Thirty southern white rhinos have arrived in Rwanda. They were installed in Akagera National Park in the east. It took two days, a Boeing 747, 80 people and 900,000 euros for these animals weighing up to two tons to make this journey of approximately 3,400 km from South Africa. It is the most important “transfer in history” for these threatened behemoths.
The southern white rhino, one of two subspecies of the white rhino, is now considered endangered with around 20,000 individuals according to the World Wide Fund for Nature (WWF). It is classified as near threatened by the International Union for the Conservation of Nature (IUCN).
Its natural habitat is southern Africa, including South Africa, Namibia and Zimbabwe, but it has also been introduced to Kenya in order to combat the threat of poaching, fueled by the demand for horn.
In 2017 and 2019, 17 then five black rhinos, another species, were reintroduced in the same park in Rwanda.
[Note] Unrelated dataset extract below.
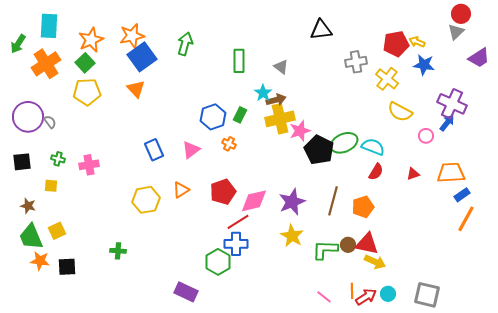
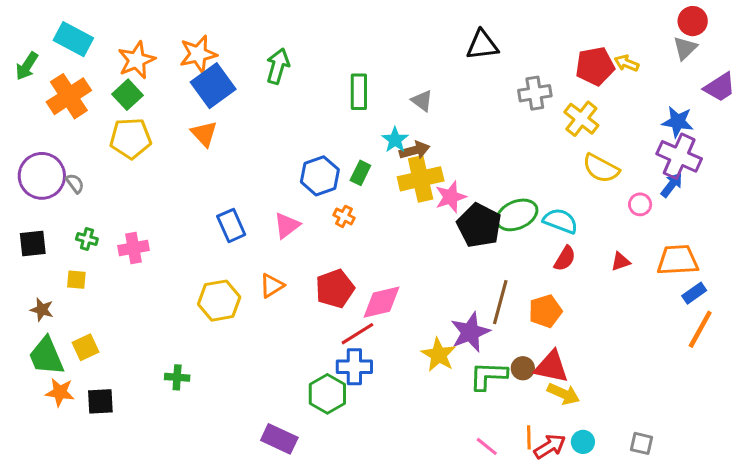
cyan rectangle: (49, 26) -> (73, 39), turned -65
blue star: (424, 65) -> (678, 122), moved
purple star: (292, 202) -> (470, 332), moved
gray square: (427, 295) -> (642, 443), size x0.6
They are now 26.
With this transfer, African Parks intends to establish a “new fiefdom” for the southern white rhinos.
“This will be the opportunity for them to grow up in a safe environment,” said Jes Gruner, regional director of African Parks, noting that in South Africa three rhinos “are killed every day”.
The 30 southern white rhinos were initially divided into two groups in small enclosures, the size of a football stadium, rich in grass and watering holes.
The animals will then be released and monitored “daily by a dedicated team, which will check their acclimatization, their safety and their well-being”, insisted Ariella Kageruka, tourism manager of the Rwanda Development Board.
For Rwanda, this transfer also aims to strengthen the attractiveness of tourism, one of the major axes of its development.
Transfers of wild animals are not without risks. In 2018, four out of six black rhinos who were traveling died a few months after arriving in Chad.